> DATA TO USE:
****************

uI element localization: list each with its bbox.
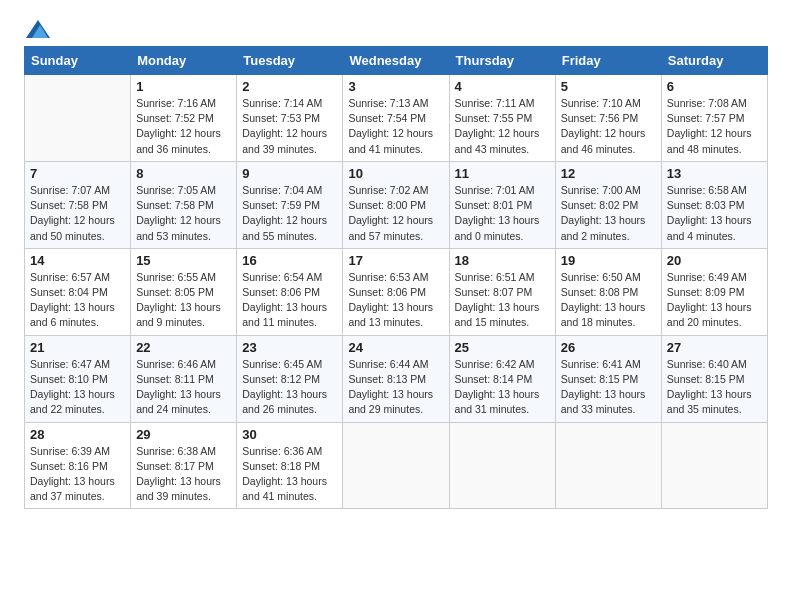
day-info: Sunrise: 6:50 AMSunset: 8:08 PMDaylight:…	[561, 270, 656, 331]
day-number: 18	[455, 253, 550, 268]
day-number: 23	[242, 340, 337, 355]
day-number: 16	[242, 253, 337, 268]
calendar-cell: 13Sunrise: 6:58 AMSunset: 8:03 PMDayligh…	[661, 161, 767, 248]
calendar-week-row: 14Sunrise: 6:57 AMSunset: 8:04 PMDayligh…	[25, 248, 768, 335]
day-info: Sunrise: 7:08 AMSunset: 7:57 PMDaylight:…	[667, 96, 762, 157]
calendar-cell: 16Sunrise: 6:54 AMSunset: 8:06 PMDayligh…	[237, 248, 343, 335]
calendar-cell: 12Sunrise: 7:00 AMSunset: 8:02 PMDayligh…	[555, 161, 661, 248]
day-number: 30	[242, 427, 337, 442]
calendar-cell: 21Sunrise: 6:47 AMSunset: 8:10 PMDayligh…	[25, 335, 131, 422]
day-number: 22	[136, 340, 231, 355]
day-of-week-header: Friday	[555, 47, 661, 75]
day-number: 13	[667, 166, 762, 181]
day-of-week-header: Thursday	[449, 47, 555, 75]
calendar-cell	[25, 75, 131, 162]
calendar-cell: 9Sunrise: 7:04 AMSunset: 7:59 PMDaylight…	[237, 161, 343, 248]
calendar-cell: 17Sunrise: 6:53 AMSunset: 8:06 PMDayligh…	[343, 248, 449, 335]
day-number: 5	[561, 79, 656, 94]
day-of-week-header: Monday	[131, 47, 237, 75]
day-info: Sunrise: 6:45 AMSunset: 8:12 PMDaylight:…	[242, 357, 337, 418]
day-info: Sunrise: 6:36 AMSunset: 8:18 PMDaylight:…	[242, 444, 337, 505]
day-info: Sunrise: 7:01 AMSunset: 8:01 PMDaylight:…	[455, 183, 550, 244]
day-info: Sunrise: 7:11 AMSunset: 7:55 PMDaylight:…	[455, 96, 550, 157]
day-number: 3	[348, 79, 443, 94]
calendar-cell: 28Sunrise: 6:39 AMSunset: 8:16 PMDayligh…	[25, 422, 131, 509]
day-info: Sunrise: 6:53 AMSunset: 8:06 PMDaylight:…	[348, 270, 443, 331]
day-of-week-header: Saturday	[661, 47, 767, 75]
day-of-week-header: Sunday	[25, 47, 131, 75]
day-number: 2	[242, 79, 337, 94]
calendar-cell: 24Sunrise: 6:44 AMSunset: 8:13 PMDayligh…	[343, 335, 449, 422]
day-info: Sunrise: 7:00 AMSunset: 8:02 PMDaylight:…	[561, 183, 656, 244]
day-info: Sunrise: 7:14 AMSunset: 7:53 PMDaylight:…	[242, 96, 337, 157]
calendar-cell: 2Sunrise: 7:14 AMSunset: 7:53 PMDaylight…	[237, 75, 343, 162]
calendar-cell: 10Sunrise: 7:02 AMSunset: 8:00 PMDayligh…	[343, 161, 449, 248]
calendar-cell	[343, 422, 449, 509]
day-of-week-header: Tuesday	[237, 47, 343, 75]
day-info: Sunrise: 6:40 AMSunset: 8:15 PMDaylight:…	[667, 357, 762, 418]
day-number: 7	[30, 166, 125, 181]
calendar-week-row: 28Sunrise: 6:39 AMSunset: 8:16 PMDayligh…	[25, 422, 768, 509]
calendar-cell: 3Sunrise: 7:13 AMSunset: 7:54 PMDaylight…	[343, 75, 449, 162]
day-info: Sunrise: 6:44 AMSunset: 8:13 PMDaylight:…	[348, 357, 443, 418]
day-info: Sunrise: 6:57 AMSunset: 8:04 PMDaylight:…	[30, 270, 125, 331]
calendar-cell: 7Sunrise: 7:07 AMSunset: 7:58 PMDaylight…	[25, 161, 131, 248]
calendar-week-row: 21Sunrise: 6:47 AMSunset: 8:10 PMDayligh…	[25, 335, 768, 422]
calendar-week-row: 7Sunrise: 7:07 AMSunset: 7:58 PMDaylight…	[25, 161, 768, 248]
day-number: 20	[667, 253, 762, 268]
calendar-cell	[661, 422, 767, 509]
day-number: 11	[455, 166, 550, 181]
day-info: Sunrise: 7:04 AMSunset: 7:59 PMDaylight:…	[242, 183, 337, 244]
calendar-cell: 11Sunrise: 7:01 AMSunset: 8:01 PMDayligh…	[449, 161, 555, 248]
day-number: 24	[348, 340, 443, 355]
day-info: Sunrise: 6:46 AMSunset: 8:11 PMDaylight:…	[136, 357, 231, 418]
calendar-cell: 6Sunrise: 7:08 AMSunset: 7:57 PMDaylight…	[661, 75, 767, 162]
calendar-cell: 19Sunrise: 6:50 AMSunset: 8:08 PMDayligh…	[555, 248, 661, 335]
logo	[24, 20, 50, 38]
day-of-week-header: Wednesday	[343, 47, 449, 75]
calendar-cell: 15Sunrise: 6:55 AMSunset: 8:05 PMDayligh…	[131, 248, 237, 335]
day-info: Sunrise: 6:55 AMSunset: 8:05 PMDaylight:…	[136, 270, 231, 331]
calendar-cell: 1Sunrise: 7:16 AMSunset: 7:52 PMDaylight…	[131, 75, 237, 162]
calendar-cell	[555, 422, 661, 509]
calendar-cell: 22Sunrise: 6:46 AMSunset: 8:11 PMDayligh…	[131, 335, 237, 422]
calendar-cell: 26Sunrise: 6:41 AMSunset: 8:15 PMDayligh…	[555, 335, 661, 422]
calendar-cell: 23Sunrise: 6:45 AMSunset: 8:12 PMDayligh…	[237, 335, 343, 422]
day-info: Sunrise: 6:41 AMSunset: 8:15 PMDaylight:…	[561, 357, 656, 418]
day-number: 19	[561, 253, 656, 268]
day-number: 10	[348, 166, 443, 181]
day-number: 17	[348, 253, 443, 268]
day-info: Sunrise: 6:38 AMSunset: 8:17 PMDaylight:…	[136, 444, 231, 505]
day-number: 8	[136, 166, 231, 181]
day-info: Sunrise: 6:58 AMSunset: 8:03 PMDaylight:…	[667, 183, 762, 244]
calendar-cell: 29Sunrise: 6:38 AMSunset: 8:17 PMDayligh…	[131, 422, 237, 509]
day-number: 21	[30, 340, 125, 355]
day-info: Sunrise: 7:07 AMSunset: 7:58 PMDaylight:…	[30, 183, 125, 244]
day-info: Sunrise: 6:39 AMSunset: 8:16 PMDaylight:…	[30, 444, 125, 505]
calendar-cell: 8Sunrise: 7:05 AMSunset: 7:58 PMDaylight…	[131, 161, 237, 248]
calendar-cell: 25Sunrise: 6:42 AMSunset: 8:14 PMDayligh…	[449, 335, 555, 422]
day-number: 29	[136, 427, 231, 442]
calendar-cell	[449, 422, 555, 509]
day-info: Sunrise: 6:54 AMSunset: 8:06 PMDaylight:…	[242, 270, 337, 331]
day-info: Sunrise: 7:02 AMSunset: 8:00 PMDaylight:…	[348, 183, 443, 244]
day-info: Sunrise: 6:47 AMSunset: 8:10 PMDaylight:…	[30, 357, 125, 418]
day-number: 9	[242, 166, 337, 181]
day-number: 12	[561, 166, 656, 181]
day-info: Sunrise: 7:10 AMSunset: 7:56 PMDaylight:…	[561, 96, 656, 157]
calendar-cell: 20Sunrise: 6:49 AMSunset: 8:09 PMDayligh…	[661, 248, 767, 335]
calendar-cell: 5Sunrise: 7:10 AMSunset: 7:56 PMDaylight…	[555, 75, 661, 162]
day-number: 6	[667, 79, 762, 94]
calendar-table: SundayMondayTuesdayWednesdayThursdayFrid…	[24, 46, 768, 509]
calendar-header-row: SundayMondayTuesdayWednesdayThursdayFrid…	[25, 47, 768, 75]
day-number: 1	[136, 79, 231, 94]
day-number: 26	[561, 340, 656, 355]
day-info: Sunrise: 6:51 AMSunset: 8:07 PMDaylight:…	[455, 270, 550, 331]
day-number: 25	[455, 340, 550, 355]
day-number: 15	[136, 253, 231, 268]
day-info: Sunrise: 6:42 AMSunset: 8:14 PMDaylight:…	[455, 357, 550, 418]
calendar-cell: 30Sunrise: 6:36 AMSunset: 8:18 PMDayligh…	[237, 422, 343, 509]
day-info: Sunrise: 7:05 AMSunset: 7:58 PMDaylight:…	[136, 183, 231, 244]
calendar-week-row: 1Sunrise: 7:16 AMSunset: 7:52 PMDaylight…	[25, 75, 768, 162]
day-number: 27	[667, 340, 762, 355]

****************

> YOUR GOAL: Scan the material above for the string "header" and copy every line that has it.

> TASK ANSWER:
day-of-week-header: Friday	[555, 47, 661, 75]
day-of-week-header: Thursday	[449, 47, 555, 75]
day-of-week-header: Monday	[131, 47, 237, 75]
day-of-week-header: Saturday	[661, 47, 767, 75]
day-of-week-header: Sunday	[25, 47, 131, 75]
day-of-week-header: Tuesday	[237, 47, 343, 75]
day-of-week-header: Wednesday	[343, 47, 449, 75]
calendar-header-row: SundayMondayTuesdayWednesdayThursdayFrid…	[25, 47, 768, 75]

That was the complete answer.